• Assignment
Reproduce the following data exactly, minus any images.

<<<<

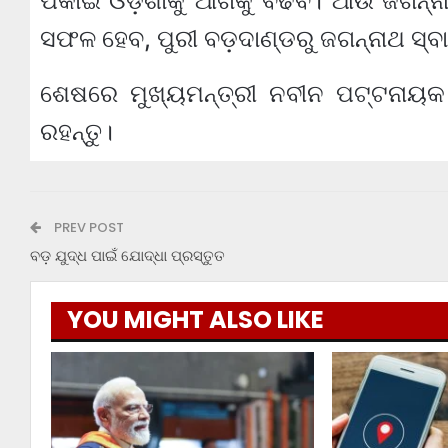
ପକାଇ ଓଡ଼ିଶାକୁ ଆଗକୁ ବଢିବ। ଆଉ ଜଗନ୍ନାଥ
ସଫଳ ହେବ, ପୁରୀ ବଡ଼ଦାଣ୍ଡରୁ ଜଗନ୍ନାଥ ସ୍ବ
ଶେଷରେ ମୁଖ୍ୟମନ୍ତ୍ରୀ ନବୀନ ପଟ୍ଟନାୟକ 
ରହନ୍ତୁ।
PREV POST
ବଡ଼ ଯୁଦ୍ଧ ପାଇଁ ଯୋଦ୍ଧା ପ୍ରସ୍ତୁତ
YOU MIGHT ALSO LIKE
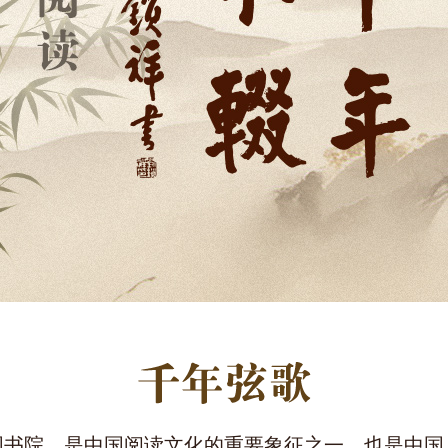
国书院，是中国阅读文化的重要象征之一，也是中国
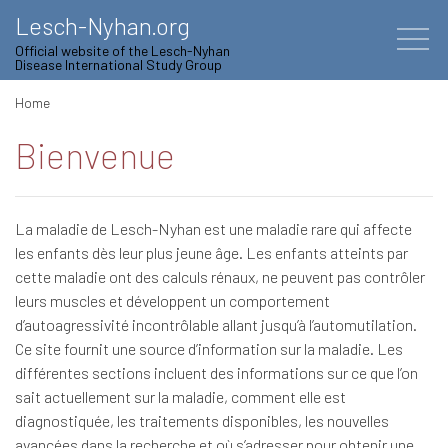
Lesch-Nyhan.org
Official website of the Lesch-Nyhan
Disease International Study Group
Home
Bienvenue
La maladie de Lesch-Nyhan est une maladie rare qui affecte
les enfants dès leur plus jeune âge. Les enfants atteints par
cette maladie ont des calculs rénaux, ne peuvent pas contrôler
leurs muscles et développent un comportement
d’autoagressivité incontrôlable allant jusqu’à l’automutilation.
Ce site fournit une source d’information sur la maladie. Les
différentes sections incluent des informations sur ce que l’on
sait actuellement sur la maladie, comment elle est
diagnostiquée, les traitements disponibles, les nouvelles
avancées dans la recherche et où s’adresser pour obtenir une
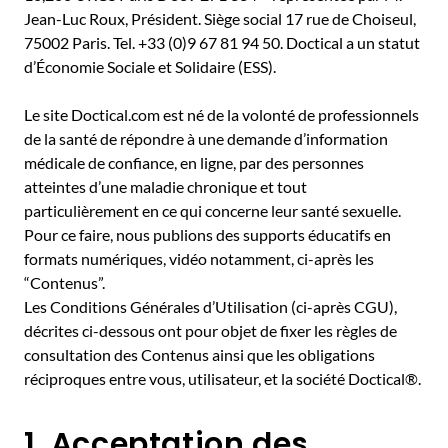
Jean-Luc Roux, Président. Siège social 17 rue de Choiseul,
75002 Paris. Tel. +33 (0)9 67 81 94 50. Doctical a un statut
d’Économie Sociale et Solidaire (ESS).
Le site Doctical.com est né de la volonté de professionnels
de la santé de répondre à une demande d’information
médicale de confiance, en ligne, par des personnes
atteintes d’une maladie chronique et tout
particulièrement en ce qui concerne leur santé sexuelle.
Pour ce faire, nous publions des supports éducatifs en
formats numériques, vidéo notamment, ci-après les
“Contenus”.
Les Conditions Générales d’Utilisation (ci-après CGU),
décrites ci-dessous ont pour objet de fixer les règles de
consultation des Contenus ainsi que les obligations
réciproques entre vous, utilisateur, et la société Doctical®.
1. Acceptation des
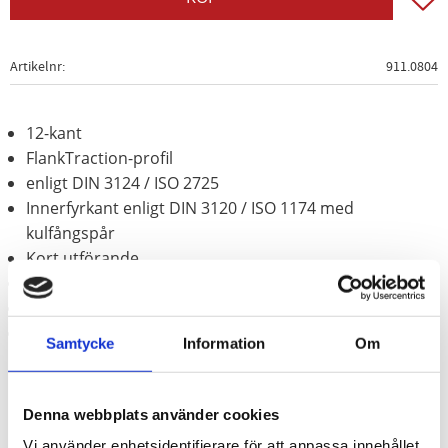
Artikelnr
911.0804
12-kant
FlankTraction-profil
enligt DIN 3124 / ISO 2725
Innerfyrkant enligt DIN 3120 / ISO 1174 med
kulfångspår
Kort utförande
för manuell hantering
Matt satinerat
Krom vanadium
Samtycke
Information
Om
Denna webbplats använder cookies
Vi använder enhetsidentifierare för att anpassa innehållet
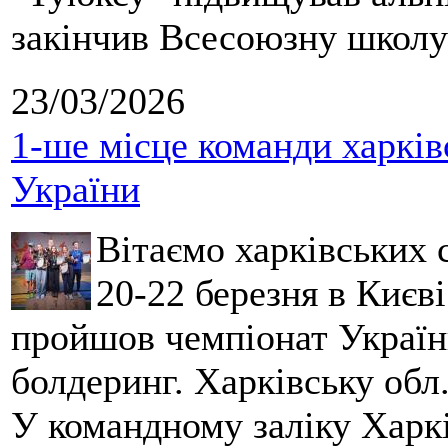
закінчив Всесоюзну школу 
23/03/2026
1-ше місце команди харків
України
Вітаємо харківських 
20-22 березня в Києві
пройшов чемпіонат України
болдеринг. Харківську обл
У командному заліку Харкі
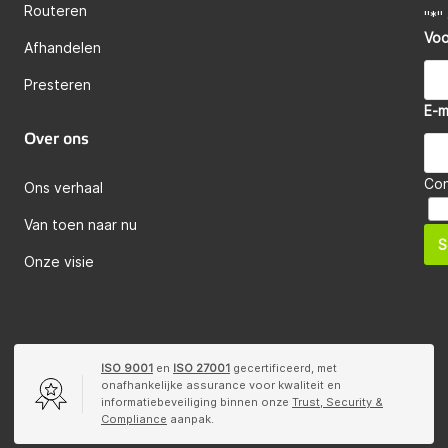
Routeren
"
*
"
Vo
Afhandelen
Presteren
E-m
Over ons
Co
Ons verhaal
Van toen naar nu
S
Onze visie
ISO 9001
en
ISO 27001
gecertificeerd, met
onafhankelijke assurance voor kwaliteit en
informatiebeveiliging binnen onze
Trust, Security &
Compliance
aanpak.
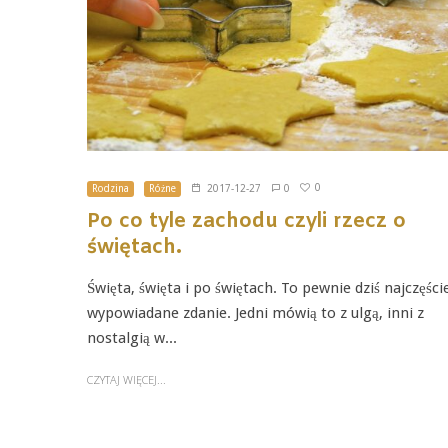
0
Rodzina
Różne
2017-12-27
0
Po co tyle zachodu czyli rzecz o
świętach.
Święta, święta i po świętach. To pewnie dziś najczęści
wypowiadane zdanie. Jedni mówią to z ulgą, inni z
nostalgią w...
CZYTAJ WIĘCEJ...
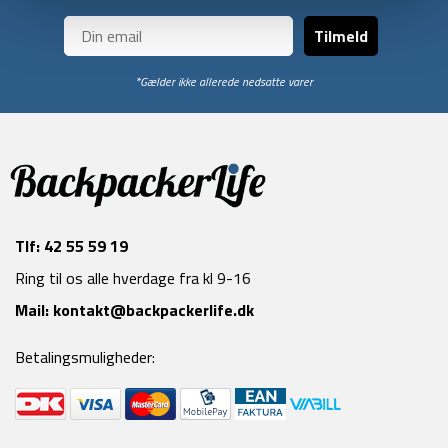
Tilmeld
*Gælder ikke allerede nedsatte varer
Tlf:
42 55 59 19
Ring til os alle hverdage fra kl 9-16
Mail:
kontakt@backpackerlife.dk
Betalingsmuligheder:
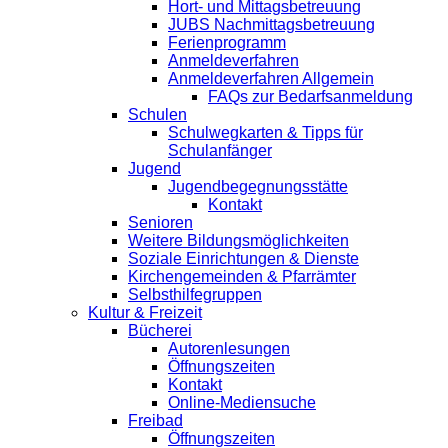
Hort- und Mittagsbetreuung
JUBS Nachmittagsbetreuung
Ferienprogramm
Anmeldeverfahren
Anmeldeverfahren Allgemein
FAQs zur Bedarfsanmeldung
Schulen
Schulwegkarten & Tipps für
Schulanfänger
Jugend
Jugendbegegnungsstätte
Kontakt
Senioren
Weitere Bildungsmöglichkeiten
Soziale Einrichtungen & Dienste
Kirchengemeinden & Pfarrämter
Selbsthilfegruppen
Kultur & Freizeit
Bücherei
Autorenlesungen
Öffnungszeiten
Kontakt
Online-Mediensuche
Freibad
Öffnungszeiten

>>>>

• Solution
ପକାଇ ଓଡ଼ିଶାକୁ ଆଗକୁ ବଢିବ। ଆଉ ଜଗନ୍ନାଥ
ସଫଳ ହେବ, ପୁରୀ ବଡ଼ଦାଣ୍ଡରୁ ଜଗନ୍ନାଥ ସ୍ବ
ଶେଷରେ ମୁଖ୍ୟମନ୍ତ୍ରୀ ନବୀନ ପଟ୍ଟନାୟକ 
ରହନ୍ତୁ।
PREV POST
ବଡ଼ ଯୁଦ୍ଧ ପାଇଁ ଯୋଦ୍ଧା ପ୍ରସ୍ତୁତ
YOU MIGHT ALSO LIKE
国书院，是中国阅读文化的重要象征之一，也是中国
Lesch-Nyhan.org
Official website of the Lesch-Nyhan
Disease International Study Group
Home
Bienvenue
La maladie de Lesch-Nyhan est une maladie rare qui affecte
les enfants dès leur plus jeune âge. Les enfants atteints par
cette maladie ont des calculs rénaux, ne peuvent pas contrôler
leurs muscles et développent un comportement
d’autoagressivité incontrôlable allant jusqu’à l’automutilation.
Ce site fournit une source d’information sur la maladie. Les
différentes sections incluent des informations sur ce que l’on
sait actuellement sur la maladie, comment elle est
diagnostiquée, les traitements disponibles, les nouvelles
avancées dans la recherche et où s’adresser pour obtenir une
Jean-Luc Roux, Président. Siège social 17 rue de Choiseul,
75002 Paris. Tel. +33 (0)9 67 81 94 50. Doctical a un statut
d’Économie Sociale et Solidaire (ESS).
Le site Doctical.com est né de la volonté de professionnels
de la santé de répondre à une demande d’information
médicale de confiance, en ligne, par des personnes
atteintes d’une maladie chronique et tout
particulièrement en ce qui concerne leur santé sexuelle.
Pour ce faire, nous publions des supports éducatifs en
formats numériques, vidéo notamment, ci-après les
“Contenus”.
Les Conditions Générales d’Utilisation (ci-après CGU),
décrites ci-dessous ont pour objet de fixer les règles de
consultation des Contenus ainsi que les obligations
réciproques entre vous, utilisateur, et la société Doctical®.
1. Acceptation des
Artikelnr
911.0804
12-kant
FlankTraction-profil
enligt DIN 3124 / ISO 2725
Innerfyrkant enligt DIN 3120 / ISO 1174 med
kulfångspår
Kort utförande
för manuell hantering
Matt satinerat
Krom vanadium
Samtycke
Information
Om
Denna webbplats använder cookies
Vi använder enhetsidentifierare för att anpassa innehållet
закінчив Всесоюзну школу 
23/03/2026
1-ше місце команди харків
України
Вітаємо харківських 
20-22 березня в Києві
пройшов чемпіонат України
болдеринг. Харківську обл
У командному заліку Харкі
Routeren
"
*
"
Vo
Afhandelen
Presteren
E-m
Over ons
Co
Ons verhaal
Van toen naar nu
S
Onze visie
ISO 9001
en
ISO 27001
gecertificeerd, met
onafhankelijke assurance voor kwaliteit en
informatiebeveiliging binnen onze
Trust, Security &
Compliance
aanpak.
0
Rodzina
Różne
2017-12-27
0
Po co tyle zachodu czyli rzecz o
świętach.
Święta, święta i po świętach. To pewnie dziś najczęści
wypowiadane zdanie. Jedni mówią to z ulgą, inni z
nostalgią w...
CZYTAJ WIĘCEJ...
Tilmeld
*Gælder ikke allerede nedsatte varer
Tlf:
42 55 59 19
Ring til os alle hverdage fra kl 9-16
Mail:
kontakt@backpackerlife.dk
Betalingsmuligheder:
Hort- und Mittagsbetreuung
JUBS Nachmittagsbetreuung
Ferienprogramm
Anmeldeverfahren
Anmeldeverfahren Allgemein
FAQs zur Bedarfsanmeldung
Schulen
Schulwegkarten & Tipps für
Schulanfänger
Jugend
Jugendbegegnungsstätte
Kontakt
Senioren
Weitere Bildungsmöglichkeiten
Soziale Einrichtungen & Dienste
Kirchengemeinden & Pfarrämter
Selbsthilfegruppen
Kultur & Freizeit
Bücherei
Autorenlesungen
Öffnungszeiten
Kontakt
Online-Mediensuche
Freibad
Öffnungszeiten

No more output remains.